Aslında bu soruların cevapları çok net; Bunlar maç başında kafada oynanmış oyuna göre planlanmış taktikler ve değişiklikler. Yardımcın da bunları uyguladı. Sen saha kenarında olmayınca ekstra reaksiyonlar gösteremedik. Maçtan sonra renkli basının uçan tekmeler abartmasıyla gündeme gelen Talisca, Caner sürtüşmesine müdahale edip büyüklüğünü göstermişsin. Aman Hocam bu takımın sana, bizim de bu takıma çok ihtiyacımız var. Su içerken bile takımın başına bir şey gelmesin diye düşün lütfen. Çünkü seninle yaşayacağımız nice zaferler olacak.

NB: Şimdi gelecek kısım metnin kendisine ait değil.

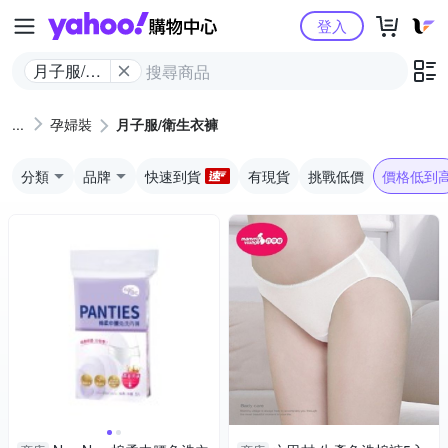
Yahoo購物中心
登入
月子服/衛
生衣褲
孕婦裝
月子服/衛生衣褲
分類
品牌
快速到貨
有現貨
挑戰低價
價格低到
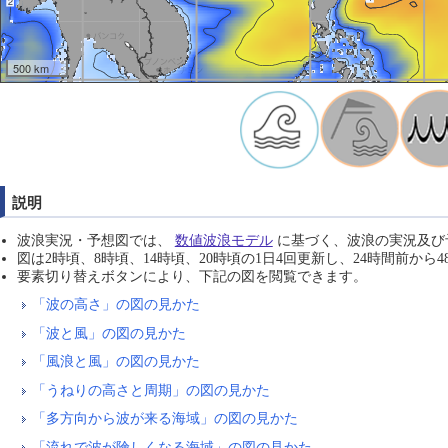
500 km
説明
波浪実況・予想図では、
数値波浪モデル
に基づく、波浪の実況及び
図は2時頃、8時頃、14時頃、20時頃の1日4回更新し、24時間前か
要素切り替えボタンにより、下記の図を閲覧できます。
「波の高さ」の図の見かた
「波と風」の図の見かた
「風浪と風」の図の見かた
「うねりの高さと周期」の図の見かた
「多方向から波が来る海域」の図の見かた
「流れで波が険しくなる海域」の図の見かた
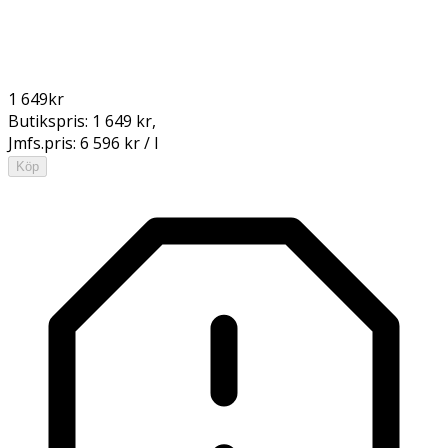
1 649
kr
Butikspris:
1 649 kr
,
Jmfs.pris:
6 596 kr / l
Köp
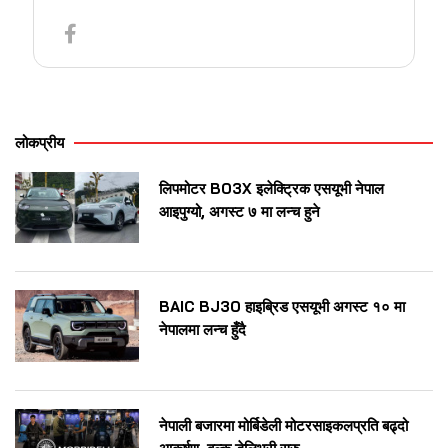
लोकप्रीय
लिपमोटर B03X इलेक्ट्रिक एसयूभी नेपाल
आइपुग्यो, अगस्ट ७ मा लन्च हुने
BAIC BJ30 हाइब्रिड एसयूभी अगस्ट १० मा
नेपालमा लन्च हुँदै
नेपाली बजारमा मोर्बिडेली मोटरसाइकलप्रति बढ्दो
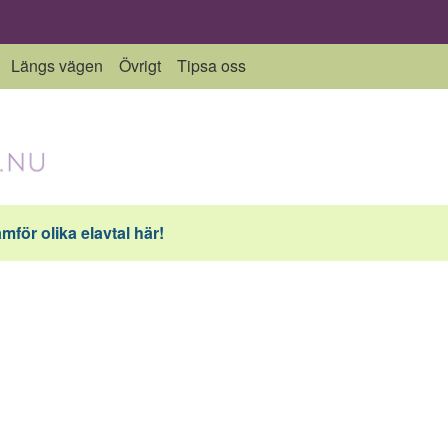
Längs vägen
Övrigt
Tipsa oss
ämför olika elavtal här!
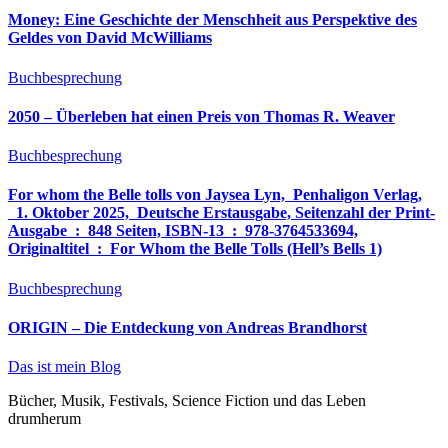
Money: Eine Geschichte der Menschheit aus Perspektive des
Geldes von David McWilliams
Buchbesprechung
2050 – Überleben hat einen Preis von Thomas R. Weaver
Buchbesprechung
For whom the Belle tolls von Jaysea Lyn, ‎ Penhaligon Verlag,
‎ 1. Oktober 2025, ‎ Deutsche Erstausgabe, Seitenzahl der Print-
Ausgabe ‏ : ‎ 848 Seiten, ISBN-13 ‏ : ‎ 978-3764533694,
Originaltitel ‏ : ‎ For Whom the Belle Tolls (Hell’s Bells 1)
Buchbesprechung
ORIGIN – Die Entdeckung von Andreas Brandhorst
Das ist mein Blog
Bücher, Musik, Festivals, Science Fiction und das Leben
drumherum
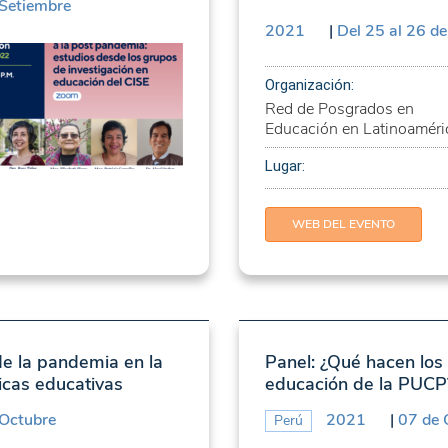
 Setiembre
2021
|
Del 25 al 26 d
Organización:
Red de Posgrados en
Educación en Latinoaméri
Lugar:
WEB DEL EVENTO
de la pandemia en la
Panel: ¿Qué hacen los
ticas educativas
educación de la PUCP
 Octubre
2021
|
07 de 
Perú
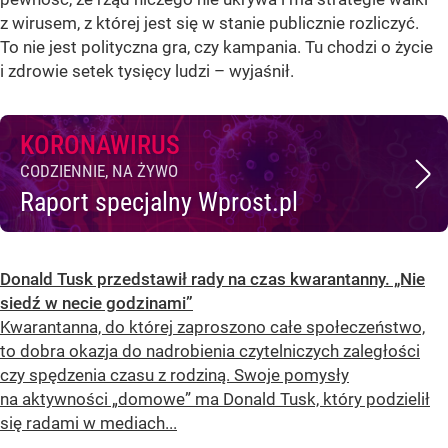
z wirusem, z której jest się w stanie publicznie rozliczyć.
To nie jest polityczna gra, czy kampania. Tu chodzi o życie
i zdrowie setek tysięcy ludzi – wyjaśnił.
KORONAWIRUS
CODZIENNIE, NA ŻYWO
Raport specjalny Wprost.pl
Donald Tusk przedstawił rady na czas kwarantanny. „Nie
siedź w necie godzinami”
Kwarantanna, do której zaproszono całe społeczeństwo,
to dobra okazja do nadrobienia czytelniczych zaległości
czy spędzenia czasu z rodziną. Swoje pomysły
na aktywności „domowe” ma Donald Tusk, który podzielił
się radami w mediach...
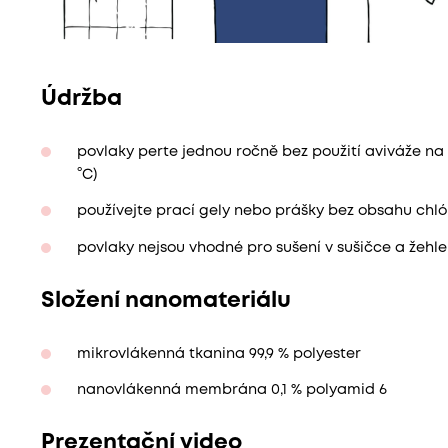
Údržba
povlaky perte jednou ročně bez použití aviváže na 
°C)
používejte prací gely nebo prášky bez obsahu chló
povlaky nejsou vhodné pro sušení v sušičce a žehle
Složení nanomateriálu
mikrovlákenná tkanina 99,9 % polyester
nanovlákenná membrána 0,1 % polyamid 6
Prezentační video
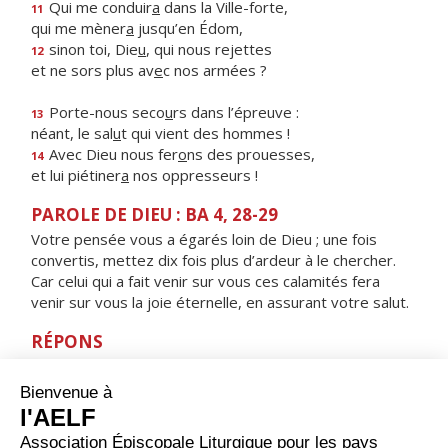
Qui me conduir
a
dans la Ville-forte,
11
qui me mèner
a
jusqu’en Édom,
sinon toi, Die
u
, qui nous rejettes
12
et ne sors plus av
e
c nos armées ?
Porte-nous seco
u
rs dans l’épreuve :
13
néant, le sal
u
t qui vient des hommes !
Avec Dieu nous fer
o
ns des prouesses,
14
et lui piétiner
a
nos oppresseurs !
PAROLE DE DIEU : BA 4, 28-29
Votre pensée vous a égarés loin de Dieu ; une fois
convertis, mettez dix fois plus d’ardeur à le chercher.
Car celui qui a fait venir sur vous ces calamités fera
venir sur vous la joie éternelle, en assurant votre salut.
RÉPONS
V/ Près du Seigneur est l’amour,
près de lui abonde le rachat.
ORAISON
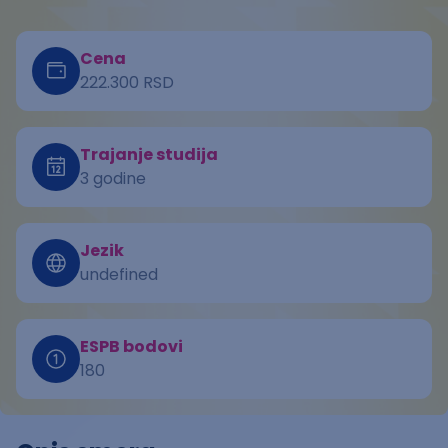
Cena
222.300 RSD
Trajanje studija
3 godine
Jezik
undefined
ESPB bodovi
180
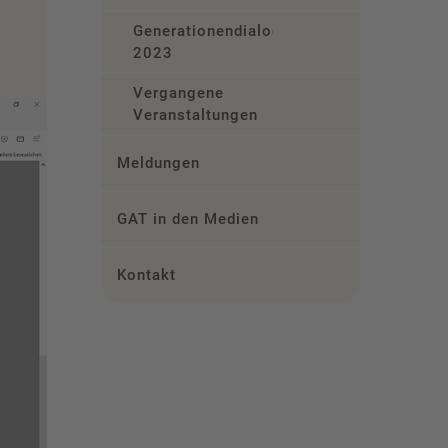
Generationendialog
2023
Vergangene
Veranstaltungen
Meldungen
GAT in den Medien
Kontakt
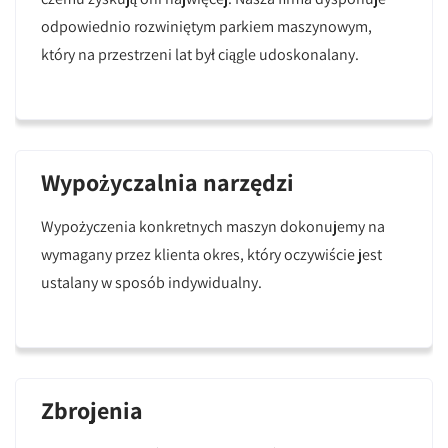
odpowiednio rozwiniętym parkiem maszynowym,
który na przestrzeni lat był ciągle udoskonalany.
Wypożyczalnia narzędzi
Wypożyczenia konkretnych maszyn dokonujemy na
wymagany przez klienta okres, który oczywiście jest
ustalany w sposób indywidualny.
Zbrojenia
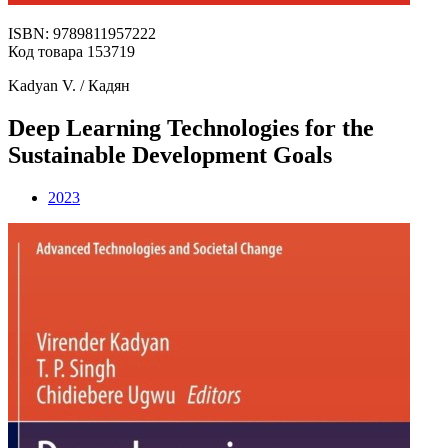
ISBN: 9789811957222
Код товара 153719
Kadyan V. / Кадян
Deep Learning Technologies for the
Sustainable Development Goals
2023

Elde ettiğimiz başarılar şu anda bile birçoğunu rahatsız ederken düşmanlıkları yüzlerine vurmakta. Aykut Kocaman’ın mesnetsiz ve manasız açıklamaları Beşiktaş’ı çatır çatır yendik demeleri,yönetici sıfatıyla bazı kişilerin belden aşağı konuşmaları bir de bunların medya maymunları işin cabası. Beşiktaş iyisine de kötüsüne de Memleket meselesi haline gelmiş. Demek ki Beşiktaş’ı çatır çatır yenememişsin Aykut Hoca. Yenseydin çıkar Akhisar’ı da yenerdin. Alıntı yaptın ya Şenol Hocadan, Beşiktaş çok iyi oynuyorsa haftaya ki maçını kazanır diye. Biz çok ta iyi oynamadık ama kaybetmedik madem sen çatır çatır oynadın niye kazanamadın. Çünkü en büyük eksiği Palabıyık ‘ı hesaba katmadın Akhisar maçında. Dün akşam şöyle bir baktım da spor programlarına hala Beşiktaş üzerinden prim yapmaya çalışanlar, düşmanlık edenler aynı tas aynı hamam. Siz birilerine yaranmaktan geri durmazken biz motorları maviliklere sürmeye devam edeceğiz.